Vision and hearing loss are often part of the aging process. Deafblindness is a combined loss of both senses that impacts access to information, communication, and mobility. This can lead to social isolation and affect one’s sense of community.

About one percent of Canada’s population or approximately 368,400 people are deafblind. In Ontario, an estimated 147,736 individuals are deafblind.

For Viola, and many others living with deafblindness, DeafBlind Ontario Services not only provides communication support, but a richer, more meaningful life experience.

In 2016, Viola moved into one of DeafBlind Ontario Services’ locations in London, Ontario. Residential programs provide accessible, barrier-free, affordable housing, and access to Intervenor Services 24/7.

After living independently for 18 years in a barrier-free apartment, Viola’s needs changed. She began to require assistance with day-to-day tasks beyond community-based outings, like grocery shopping and medical appointments.

With the support of DeafBlind Ontario Services’ professional intervenors, Viola has regained skills like cooking. “On her own, the only way she could cook was with the microwave to prevent burning herself. Now, Viola cooks with the assistance of an intervenor. She’s also doing tasks like laundry independently again”, explains Sarah, an intervenor.

“With the right supports in place, the potential of a person with deafblindness is limitless”.

Intervenors are professionally trained to act as the “eyes” and “ears” of the individual with deafblindness through the sense of touch. By facilitating the exchange of information and assisting with communication methods, intervenors empower people with deafblindness to thrive. Viola now has more access to supports and services, allowing her to meaningfully connect with the world around her.

An individual with deafblindness may use as many methods of communication as needed to facilitate the exchange of information. Viola’s preferred method of communication is American Sign Language (ASL), along with picture cues. “It could be a photo of her at Tim Horton’s or standing outside of McDonalds – so she understands what it is, and where we are going. She goes out for coffee daily, and rotates between McDonalds, Tim Hortons, and Starbucks”, Sarah notes.

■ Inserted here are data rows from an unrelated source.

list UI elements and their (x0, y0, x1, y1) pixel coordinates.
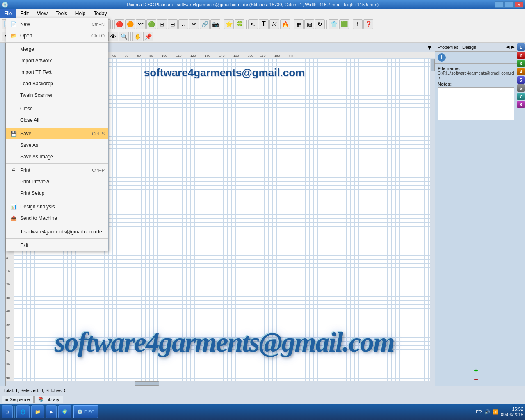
file-name-row: File name: C:\Ri...\software4garments@gm… (438, 66, 514, 80)
menu-item-print[interactable]: 🖨 Print Ctrl+P (6, 164, 108, 176)
menu-label-print: Print (20, 167, 89, 173)
import-tt-icon (9, 68, 18, 76)
leaf-btn[interactable]: 🍀 (235, 19, 244, 29)
satin-btn[interactable]: 〰 (136, 19, 146, 29)
panel-color-controls: + − (435, 363, 517, 386)
menu-file[interactable]: File (0, 9, 16, 18)
num-btn-4[interactable]: 4 (517, 68, 525, 75)
shirt-btn[interactable]: 👕 (329, 19, 338, 29)
sep5 (246, 20, 247, 29)
help-btn[interactable]: ❓ (363, 19, 373, 29)
photo-btn[interactable]: 📷 (210, 19, 220, 29)
num-btn-5[interactable]: 5 (517, 76, 525, 84)
menu-item-recent[interactable]: 1 software4garments@gmail com.rde (6, 226, 108, 237)
color1-btn[interactable]: 🔴 (114, 19, 124, 29)
menu-item-exit[interactable]: Exit (6, 240, 108, 251)
start-button[interactable]: ⊞ (2, 405, 13, 418)
num-btn-7[interactable]: 7 (517, 93, 525, 100)
backdrop-icon (9, 80, 18, 88)
scissors-btn[interactable]: ✂ (189, 19, 199, 29)
num-btn-2[interactable]: 2 (517, 52, 525, 59)
num-btn-1[interactable]: 1 (517, 43, 525, 51)
menu-item-merge[interactable]: Merge (6, 43, 108, 55)
grid-btn[interactable]: ⊟ (168, 19, 178, 29)
maximize-button[interactable]: □ (504, 1, 514, 8)
menu-tools[interactable]: Tools (52, 9, 71, 18)
menu-label-close: Close (20, 106, 105, 112)
star-btn[interactable]: ⭐ (224, 19, 234, 29)
sequence-tab[interactable]: ≡ Sequence (2, 396, 34, 403)
vertical-scrollbar[interactable] (430, 58, 435, 376)
num-btn-3[interactable]: 3 (517, 60, 525, 67)
menu-sep-2 (6, 102, 108, 102)
menu-label-scanner: Twain Scanner (20, 92, 105, 98)
statusbar: Total: 1, Selected: 0, Stitches: 0 (0, 386, 525, 395)
sep9 (130, 32, 131, 41)
save-as-icon (9, 141, 18, 149)
info-btn[interactable]: ℹ (353, 19, 363, 29)
menu-item-print-setup[interactable]: Print Setup (6, 187, 108, 199)
points-btn[interactable]: ∷ (178, 19, 188, 29)
menu-item-save[interactable]: 💾 Save Ctrl+S (6, 128, 108, 139)
pattern-btn[interactable]: ▧ (304, 19, 314, 29)
color2-btn[interactable]: 🟠 (125, 19, 135, 29)
menu-item-close[interactable]: Close (6, 103, 108, 114)
hoop-btn[interactable]: 🟩 (339, 19, 349, 29)
fill-btn[interactable]: 🟢 (146, 19, 156, 29)
menu-item-load-backdrop[interactable]: Load Backdrop (6, 78, 108, 89)
taskbar-folder[interactable]: 📁 (31, 405, 44, 418)
panel-nav-left[interactable]: ◀ (506, 44, 509, 50)
file-name-value: C:\Ri...\software4garments@gmail com.rde (438, 71, 514, 80)
vscroll-thumb[interactable] (431, 59, 435, 71)
close-button[interactable]: ✕ (514, 1, 523, 8)
menu-item-import-artwork[interactable]: Import Artwork (6, 55, 108, 66)
sep6 (292, 20, 292, 29)
menu-item-import-tt-text[interactable]: Import TT Text (6, 66, 108, 78)
taskbar-ie[interactable]: 🌐 (16, 405, 30, 418)
menu-item-save-as-image[interactable]: Save As Image (6, 151, 108, 162)
menu-help[interactable]: Help (71, 9, 90, 18)
magnify-btn[interactable]: 🔍 (119, 32, 129, 41)
eye-btn[interactable]: 👁 (108, 32, 118, 41)
flame-btn[interactable]: 🔥 (280, 19, 290, 29)
crosshatch-btn[interactable]: ⊞ (157, 19, 167, 29)
add-color-button[interactable]: + (437, 367, 515, 375)
menu-today[interactable]: Today (90, 9, 111, 18)
horizontal-scrollbar[interactable] (6, 381, 435, 386)
menu-item-open[interactable]: 📂 Open Ctrl+O (6, 30, 108, 41)
taskbar: ⊞ 🌐 📁 ▶ 🌍 💿 DISC FR 🔊 📶 15:52 09/06/2015 (0, 404, 525, 420)
info-tab-button[interactable]: i (438, 53, 446, 62)
pin-btn[interactable]: 📌 (143, 32, 153, 41)
menu-item-save-as[interactable]: Save As (6, 139, 108, 151)
menu-view[interactable]: View (33, 9, 52, 18)
menu-item-design-analysis[interactable]: 📊 Design Analysis (6, 201, 108, 212)
panel-nav-right[interactable]: ▶ (511, 44, 514, 50)
taskbar-browser2[interactable]: 🌍 (58, 405, 71, 418)
properties-panel: Properties - Design ◀ ▶ i File name: C:\… (435, 43, 525, 386)
taskbar-sep (14, 406, 15, 418)
num-btn-6[interactable]: 6 (517, 84, 525, 92)
menu-item-scanner[interactable]: Twain Scanner (6, 89, 108, 101)
hscroll-thumb[interactable] (135, 381, 159, 386)
library-tab[interactable]: 📚 Library (34, 396, 63, 403)
taskbar-media[interactable]: ▶ (46, 405, 57, 418)
tab-scroll-btn[interactable]: ▼ (424, 43, 435, 52)
text-btn[interactable]: T (259, 19, 269, 29)
num-btn-8[interactable]: 8 (517, 101, 525, 108)
menu-item-send-machine[interactable]: 📤 Send to Machine (6, 212, 108, 224)
menu-item-new[interactable]: 📄 New Ctrl+N (6, 18, 108, 30)
remove-color-button[interactable]: − (437, 375, 515, 384)
menu-edit[interactable]: Edit (16, 9, 33, 18)
menu-shortcut-save: Ctrl+S (92, 131, 105, 136)
monogram-btn[interactable]: M (269, 19, 279, 29)
menu-item-close-all[interactable]: Close All (6, 114, 108, 126)
minimize-button[interactable]: ─ (495, 1, 504, 8)
notes-textarea[interactable] (438, 87, 514, 120)
move-btn[interactable]: ✋ (132, 32, 142, 41)
grid2-btn[interactable]: ▦ (294, 19, 304, 29)
menu-item-print-preview[interactable]: Print Preview (6, 176, 108, 187)
rotate-btn[interactable]: ↻ (315, 19, 325, 29)
cursor-btn[interactable]: ↖ (248, 19, 258, 29)
taskbar-disc[interactable]: 💿 DISC (73, 405, 98, 418)
link-btn[interactable]: 🔗 (200, 19, 210, 29)
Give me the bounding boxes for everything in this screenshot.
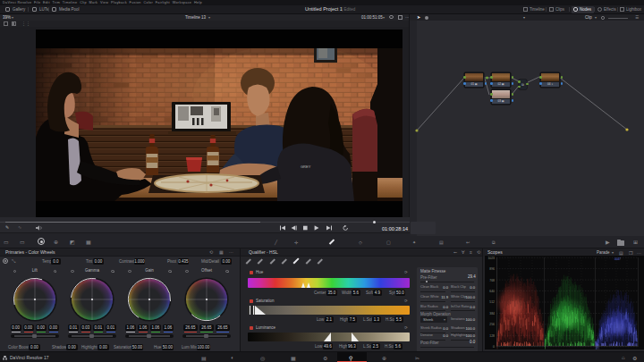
svg-text:0047: 0047 xyxy=(614,257,621,261)
svg-text:384: 384 xyxy=(489,312,495,316)
svg-text:512: 512 xyxy=(489,300,495,304)
svg-text:768: 768 xyxy=(489,279,495,282)
svg-text:896: 896 xyxy=(489,267,495,271)
svg-text:1023: 1023 xyxy=(487,257,495,260)
svg-text:256: 256 xyxy=(489,323,495,326)
svg-text:0: 0 xyxy=(493,345,495,349)
svg-text:128: 128 xyxy=(489,334,495,338)
svg-text:640: 640 xyxy=(489,290,495,293)
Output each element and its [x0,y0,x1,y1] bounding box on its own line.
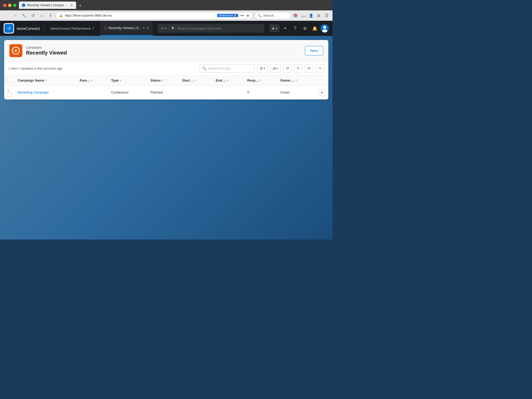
url-badge: reinteractive 🔒 [217,14,238,17]
minimize-button[interactable] [8,4,11,7]
nav-tab-storeconnect-label: storeConnect Performance [50,26,91,30]
reload-button[interactable]: ↺ [29,12,36,19]
edit-button[interactable]: ✎ [294,64,302,72]
sync-icon: ⟳ [308,66,311,70]
bell-icon[interactable]: 🔔 [311,24,319,32]
col-header-end[interactable]: End ... ▾ [213,75,244,86]
resp-cell: 0 [244,86,277,99]
chevron-down-icon: ▾ [276,27,277,30]
nav-tab-recently-viewed[interactable]: ⊙ Recently Viewed | C... ▾ ✕ [100,21,153,36]
breadcrumb: Campaigns [26,46,301,49]
campaigns-table: Campaign Name ▾ Pare... ▾ [4,75,328,99]
sf-search-bar[interactable]: All ▾ 🔍 [158,24,264,32]
filter-button[interactable]: ▽ [316,64,324,72]
menu-icon[interactable]: ☰ [323,12,330,19]
parent-cell [77,86,108,99]
campaign-name-cell[interactable]: Marketing Campaign [15,86,77,99]
sf-search-dropdown-all[interactable]: All ▾ [161,26,167,30]
back-icon: ← [4,13,8,18]
reload-icon: ↺ [31,13,35,18]
nav-tab-recently-viewed-chevron[interactable]: ▾ [143,26,145,30]
campaigns-icon [9,44,22,57]
tools-button[interactable]: 🔧 [20,12,28,19]
col-header-type[interactable]: Type ▾ [108,75,147,86]
sort-icon: ▾ [295,79,297,82]
info-button[interactable]: ℹ [47,12,54,19]
select-all-header [4,75,15,86]
list-search-icon: 🔍 [202,66,207,70]
tab-close-icon[interactable]: ✕ [70,3,74,8]
col-header-start[interactable]: Start ... ▾ [179,75,212,86]
col-header-owner[interactable]: Owner ... ▾ [277,75,315,86]
nav-tab-recently-viewed-label: Recently Viewed | C... [109,26,142,30]
sf-logo[interactable]: ↺ [4,23,14,34]
home-icon: ⌂ [40,13,43,18]
col-header-parent[interactable]: Pare... ▾ [77,75,108,86]
row-checkbox[interactable] [7,92,11,97]
sort-icon: ▾ [162,79,163,82]
campaigns-card: Campaigns Recently Viewed New 1 item • U… [4,40,328,99]
favorites-button[interactable]: ★ ▾ [269,24,280,32]
pencil-icon: ✎ [297,66,300,70]
browser-tab-active[interactable]: 🔵 Recently Viewed | Campaigns | ✕ [19,2,76,9]
row-actions-cell[interactable]: ▾ [315,86,328,99]
close-button[interactable] [3,4,6,7]
view-options-button[interactable]: ⊞ ▾ [270,64,281,72]
star-icon: ★ [271,26,275,30]
bookmarks-icon[interactable]: 📚 [292,12,299,19]
nav-tab-recently-viewed-close[interactable]: ✕ [146,26,149,30]
profile-icon[interactable]: 👤 [308,12,314,19]
chevron-down-icon: ▾ [264,67,265,70]
user-avatar[interactable] [321,24,329,32]
nav-tab-storeconnect[interactable]: storeConnect Performance ▾ [47,21,97,36]
reader-icon[interactable]: 📖 [300,12,307,19]
type-cell: Conference [108,86,147,99]
col-header-status[interactable]: Status ▾ [147,75,179,86]
nav-tab-storeconnect-chevron[interactable]: ▾ [92,27,94,30]
tab-campaign-icon: ⊙ [104,26,107,30]
home-button[interactable]: ⌂ [38,12,45,19]
more-icon[interactable]: ••• [240,14,244,18]
sort-icon: ▾ [227,79,229,82]
sf-search-input[interactable] [177,26,261,30]
card-title-area: Campaigns Recently Viewed [26,46,301,56]
info-icon: ℹ [50,14,51,17]
back-button[interactable]: ← [3,12,10,19]
list-search[interactable]: 🔍 [200,64,255,72]
plus-icon: + [79,3,82,9]
list-controls: 1 item • Updated a few seconds ago 🔍 ⚙ ▾… [4,62,328,75]
lock-icon: 🔒 [59,14,63,17]
filter-icon: ▽ [319,66,322,70]
sort-icon: ▾ [195,79,196,82]
traffic-lights [3,4,16,7]
row-actions-button[interactable]: ▾ [318,89,325,96]
extensions-icon[interactable]: ⊞ [315,12,322,19]
url-text[interactable]: https://flow-customer-9892-dev-ec [65,14,215,17]
new-tab-button[interactable]: + [77,3,83,9]
add-icon[interactable]: + [281,24,289,32]
new-button[interactable]: New [305,46,323,55]
sync-button[interactable]: ⟳ [305,64,313,72]
card-header: Campaigns Recently Viewed New [4,40,328,62]
list-search-input[interactable] [208,66,252,70]
browser-search[interactable]: 🔍 Search [255,12,291,19]
setup-icon[interactable]: ⚙ [301,24,309,32]
select-all-checkbox[interactable] [7,78,11,82]
refresh-button[interactable]: ↺ [283,64,291,72]
settings-button[interactable]: ⚙ ▾ [257,64,268,72]
row-actions-header [315,75,328,86]
star-icon[interactable]: ★ [246,14,250,18]
end-cell [213,86,244,99]
col-header-name[interactable]: Campaign Name ▾ [15,75,77,86]
status-cell: Planned [147,86,179,99]
forward-button[interactable]: → [11,12,19,19]
sort-icon: ▾ [259,79,261,82]
help-icon[interactable]: ? [291,24,299,32]
gear-icon: ⚙ [260,66,263,70]
maximize-button[interactable] [13,4,16,7]
col-header-resp[interactable]: Resp... ▾ [244,75,277,86]
sort-icon: ▾ [120,79,121,82]
sort-icon: ▾ [45,79,47,82]
page-title: Recently Viewed [26,50,301,56]
refresh-icon: ↺ [286,66,289,71]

Although Viola could independently complete everyday tasks decades ago, she increasingly became less able to perform them. “With us being there to assist, we’ve given her that confidence again”, says Sarah. The relationship between the individual with deafblindness and the intervenor is more of a partnership, as reflected in DeafBlind Ontario Services’ philosophy of “do with, not for”.”

The growth of Canada’s senior population is accelerating. 22% or 70,080 of Ontario seniors in home care and long-term care reported experiencing vision and hearing loss combined.

Every year, on October 1st, Canada celebrates National Seniors Day (#NationalSeniorsDay). Join us in honouring our seniors, like Viola, by highlighting their valuable contributions to our families, workplaces, communities, and society.